GIVEN DATA

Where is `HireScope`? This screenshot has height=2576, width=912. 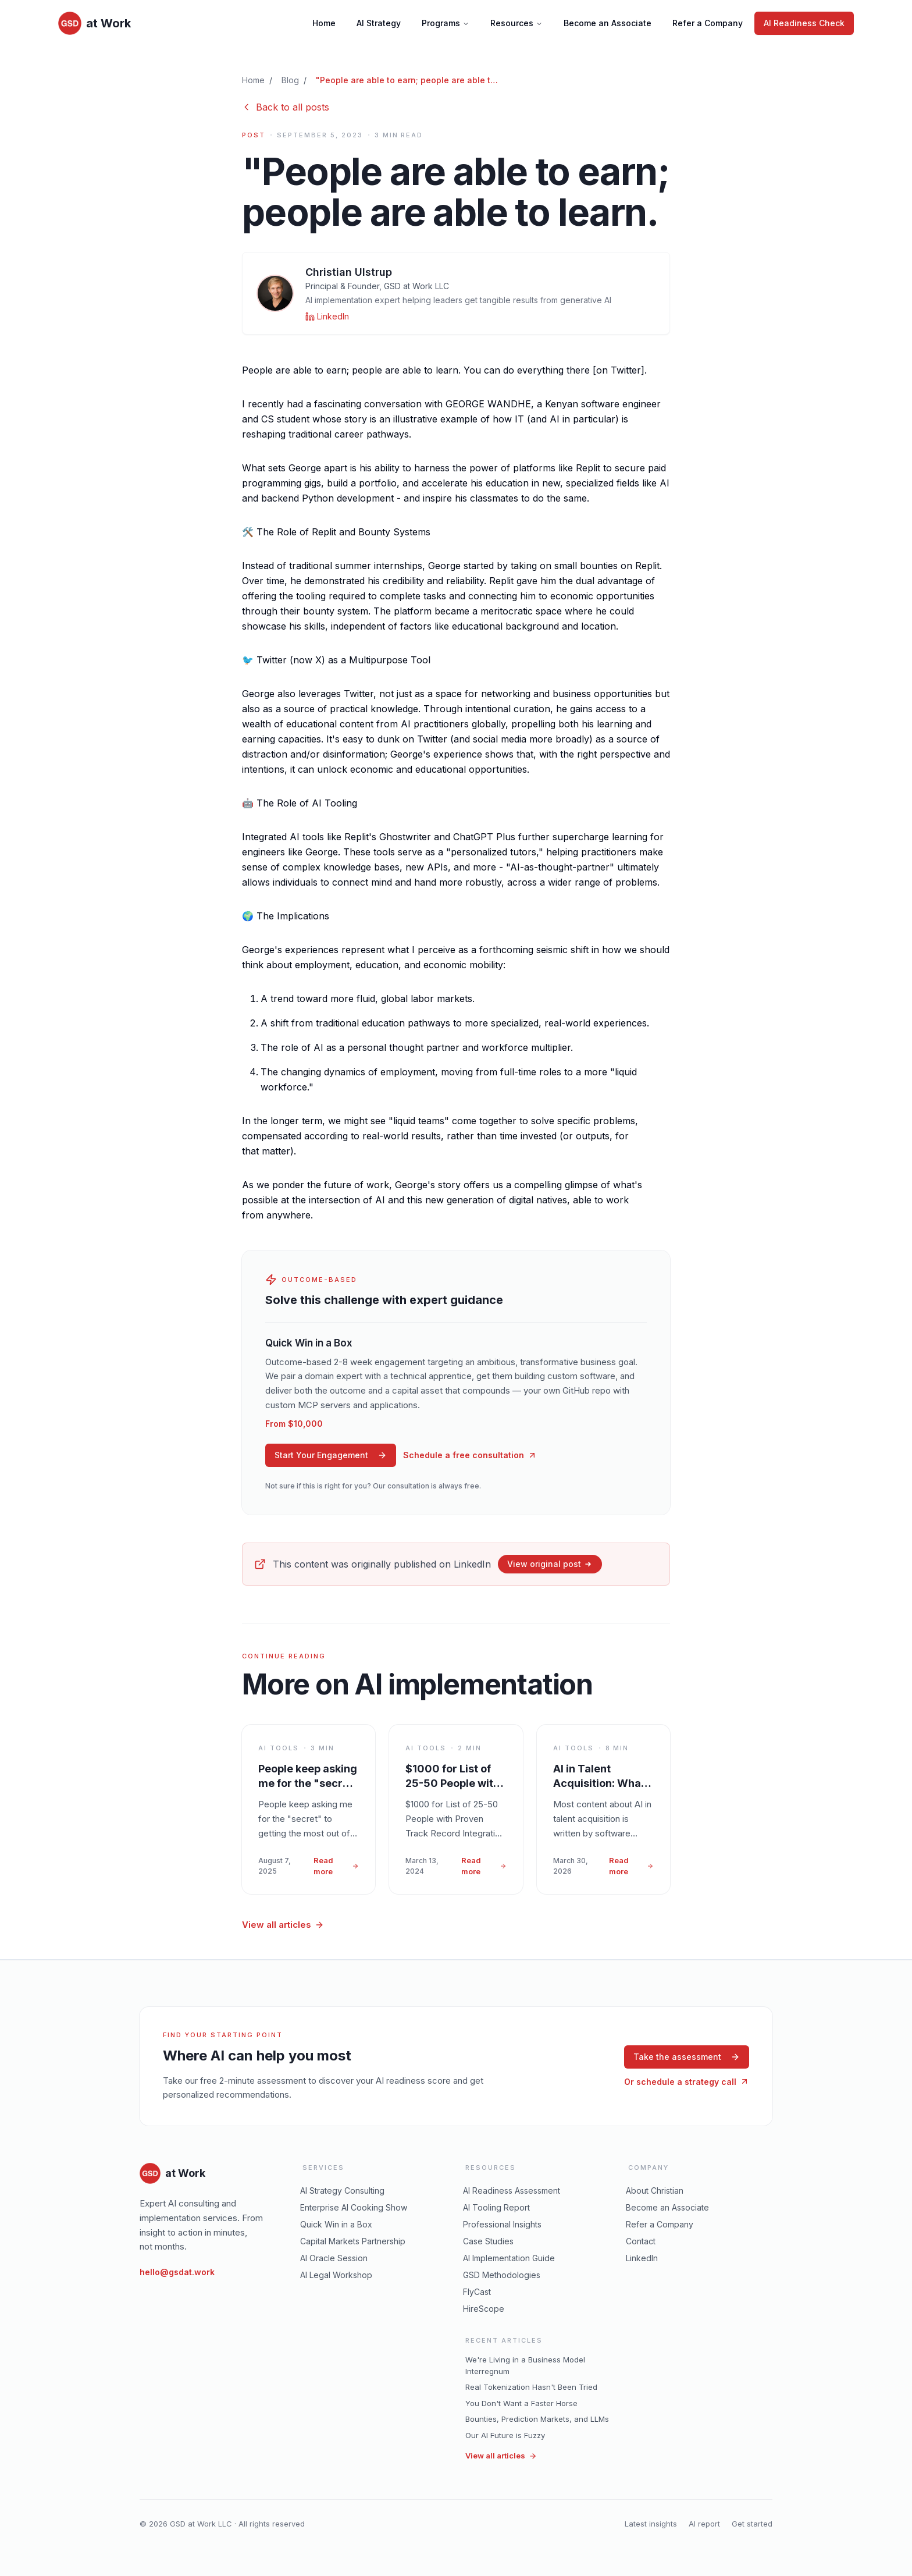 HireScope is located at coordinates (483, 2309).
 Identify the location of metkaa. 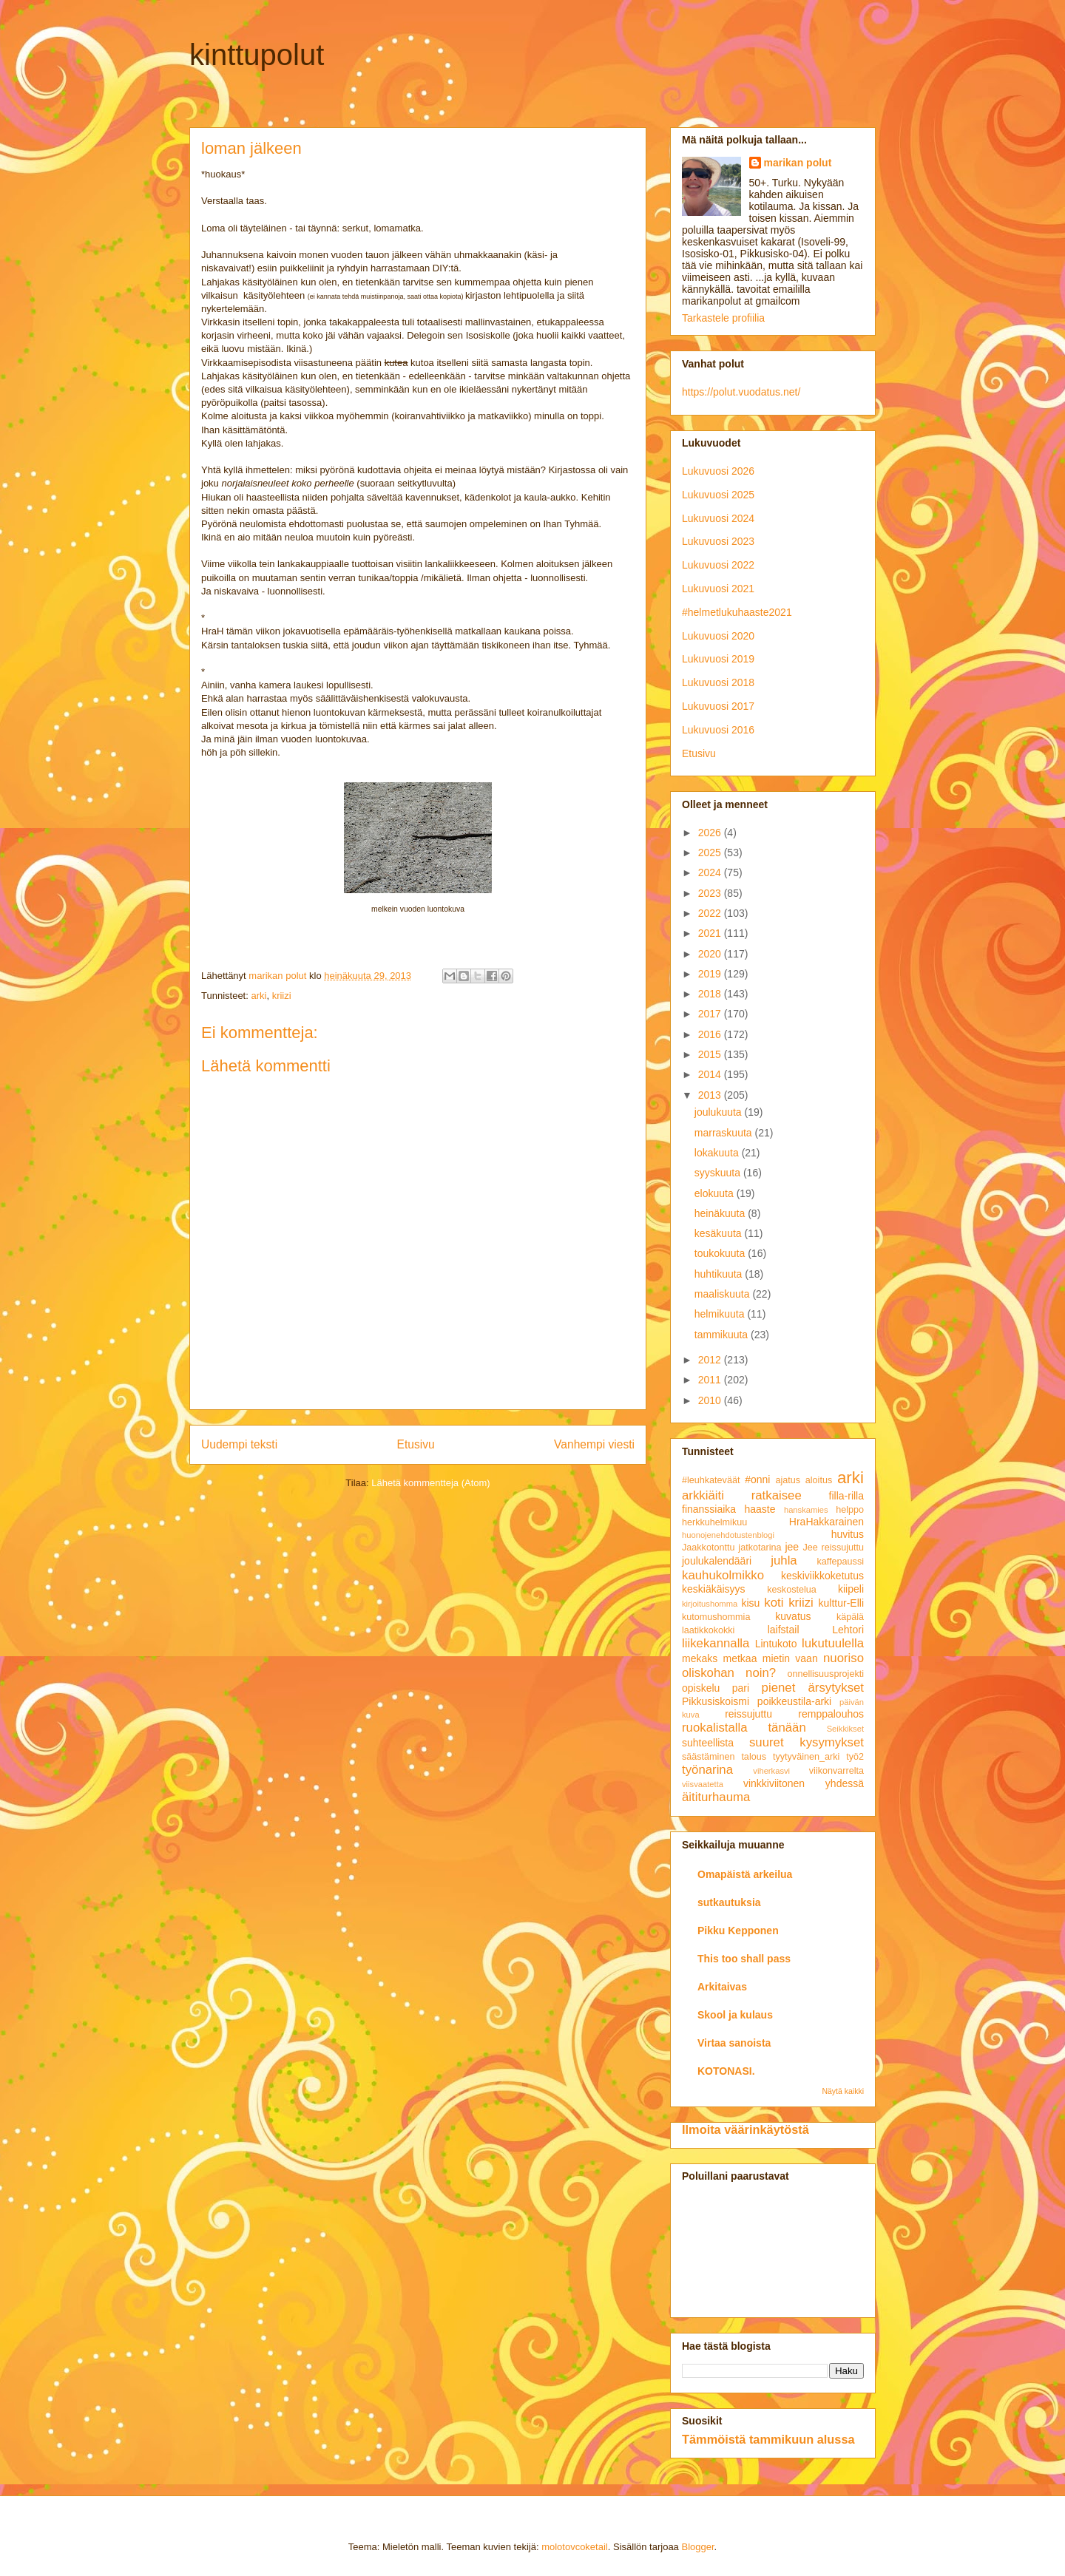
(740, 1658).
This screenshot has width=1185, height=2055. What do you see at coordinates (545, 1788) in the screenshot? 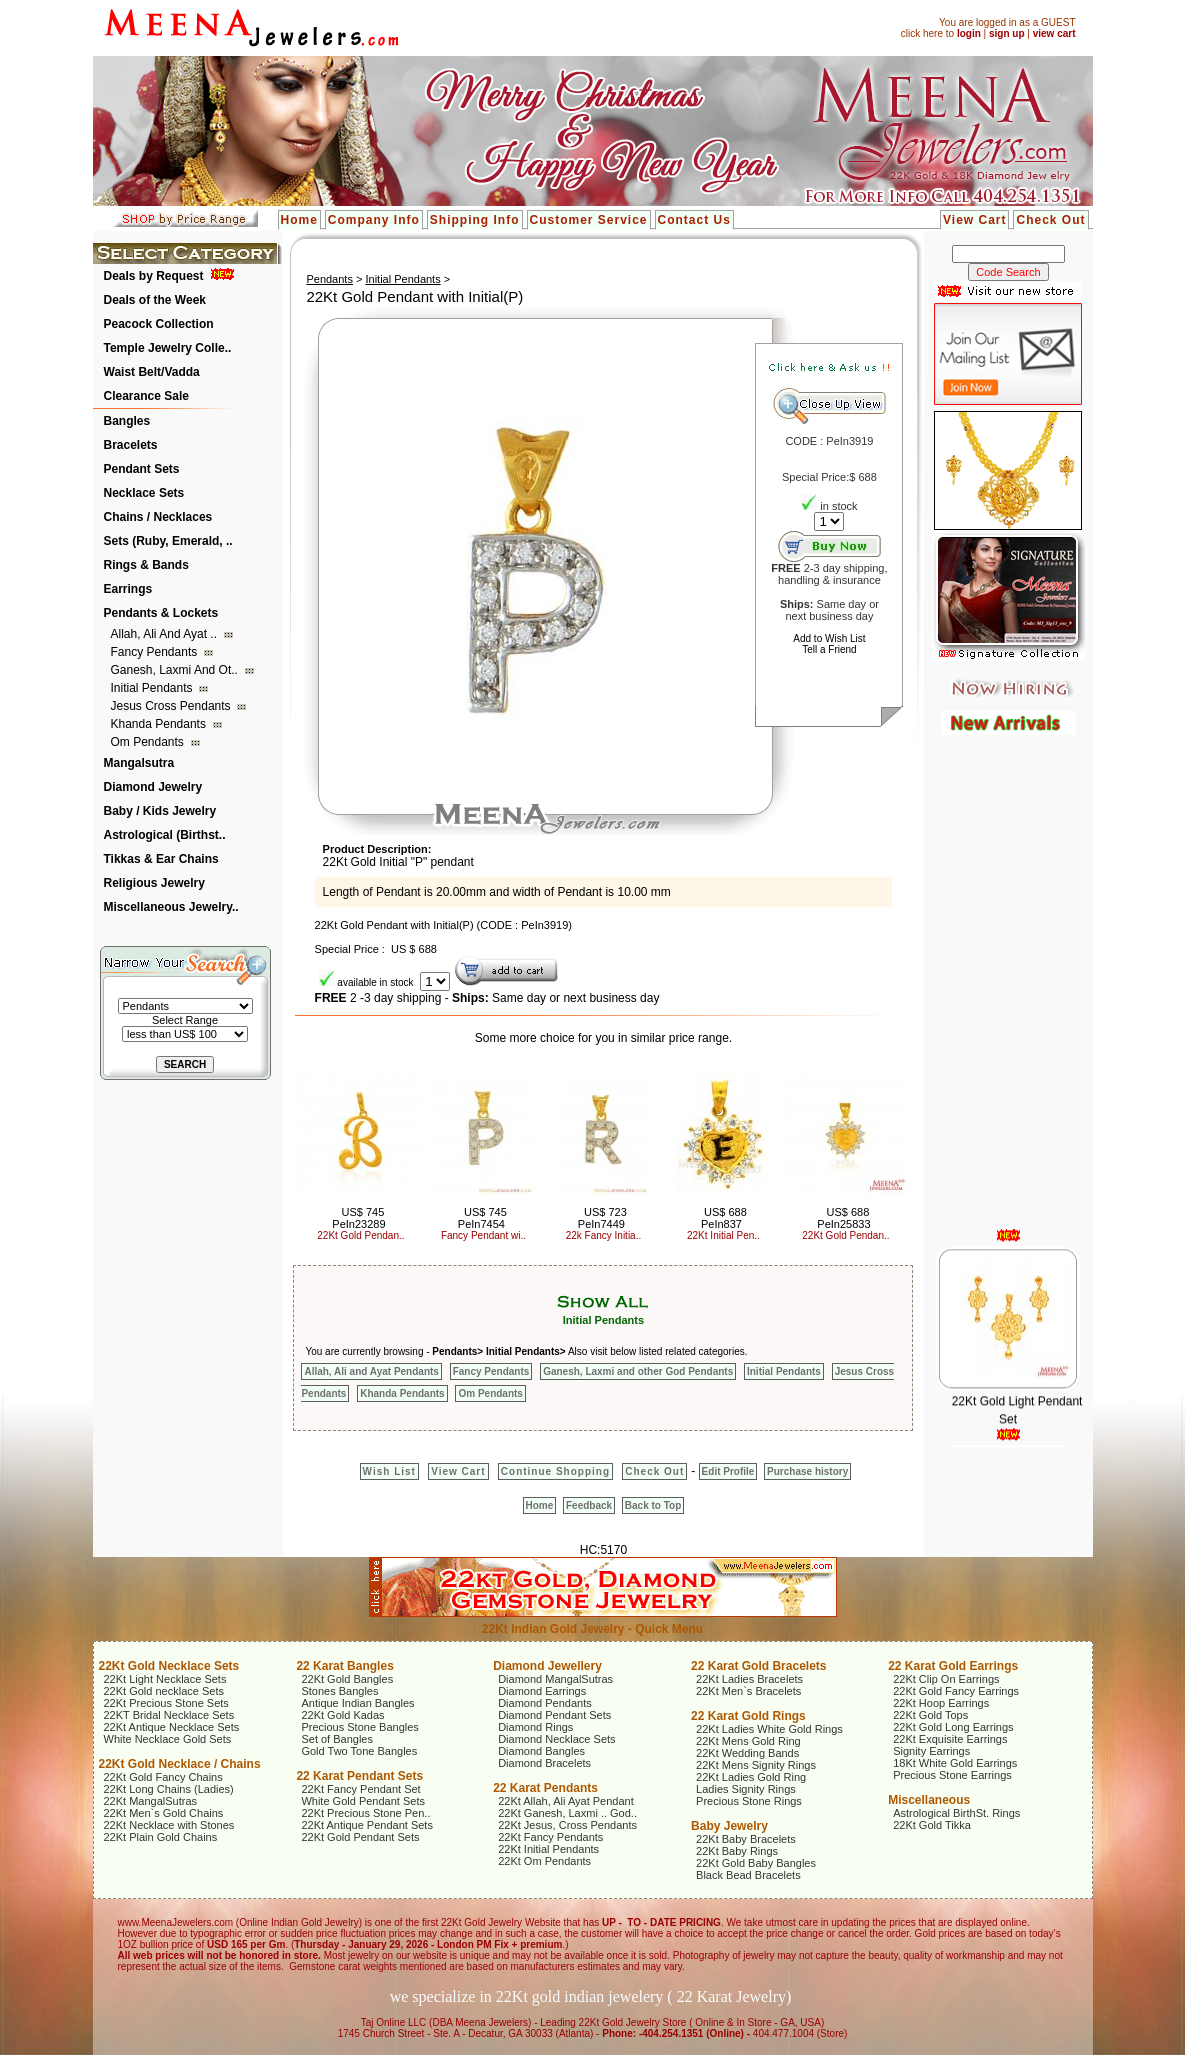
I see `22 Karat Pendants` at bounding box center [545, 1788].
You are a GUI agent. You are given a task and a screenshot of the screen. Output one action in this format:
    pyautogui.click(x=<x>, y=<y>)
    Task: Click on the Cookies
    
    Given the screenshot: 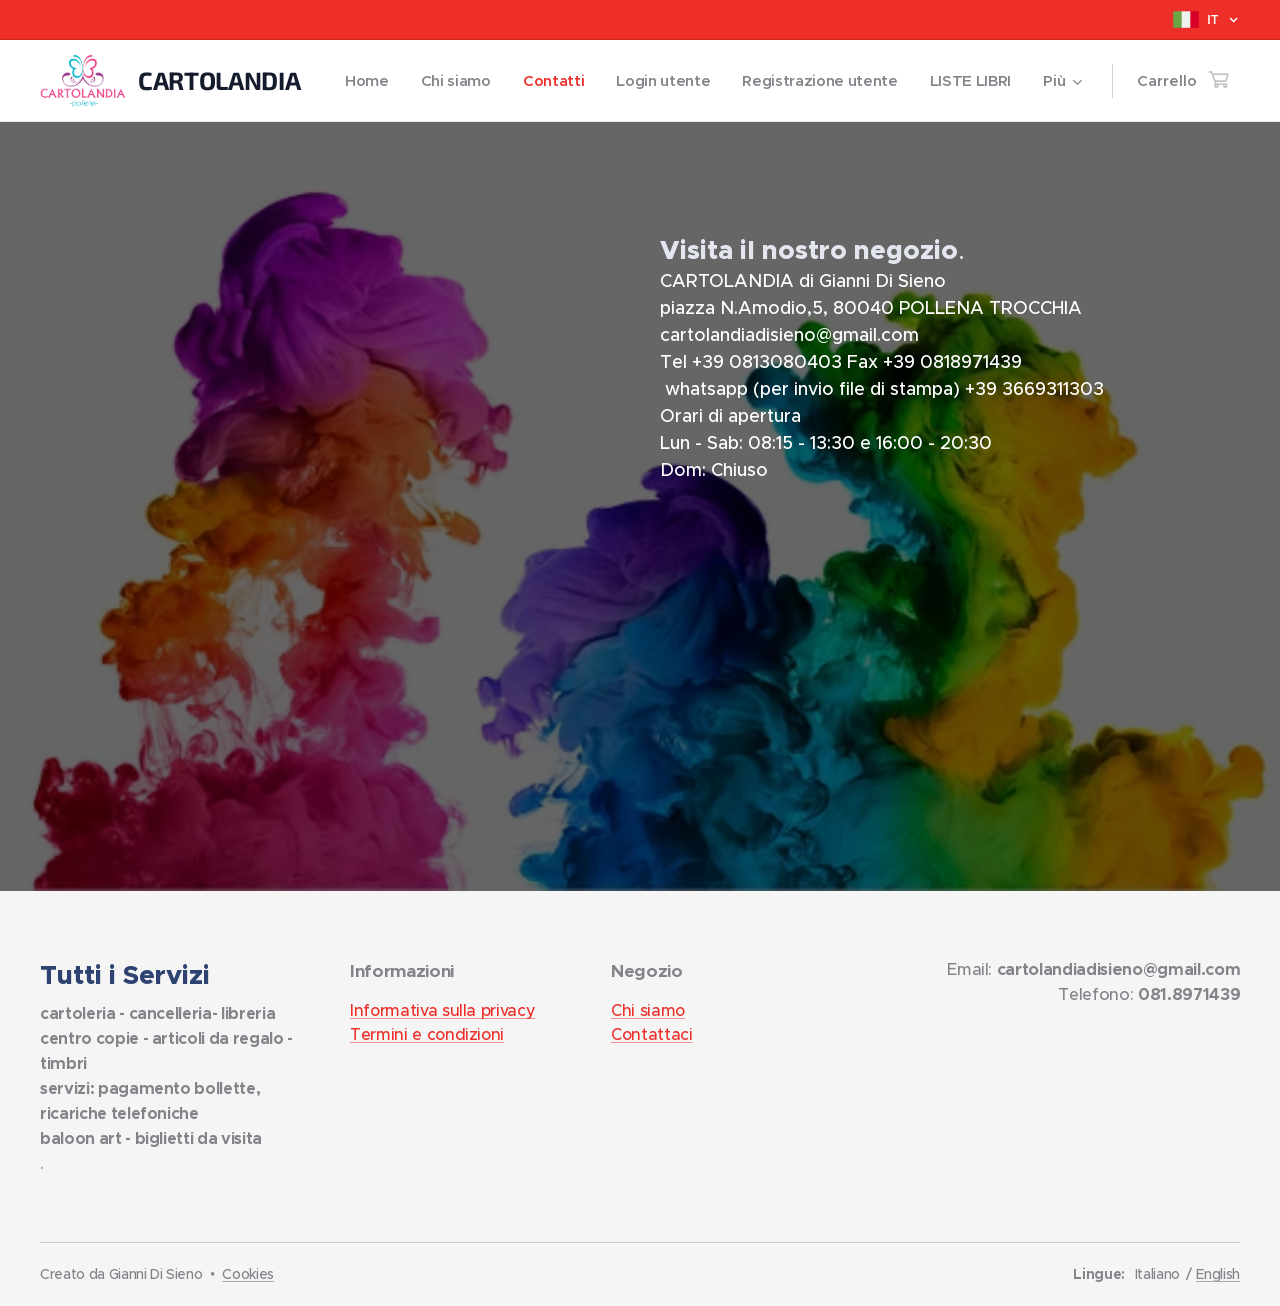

PROBLEM
Your task is to print exactly the lines from the one containing "Identify the location of metkaa." through the final line of the records above, with no pictures and nothing more.

EXPECTED OUTPUT
 Identify the location of metkaa. 
(740, 1658).
This screenshot has width=1185, height=2055. What do you see at coordinates (545, 1788) in the screenshot? 
I see `22 Karat Pendants` at bounding box center [545, 1788].
You are a GUI agent. You are given a task and a screenshot of the screen. Output one action in this format:
    pyautogui.click(x=<x>, y=<y>)
    Task: Click on the Cookies
    
    Given the screenshot: 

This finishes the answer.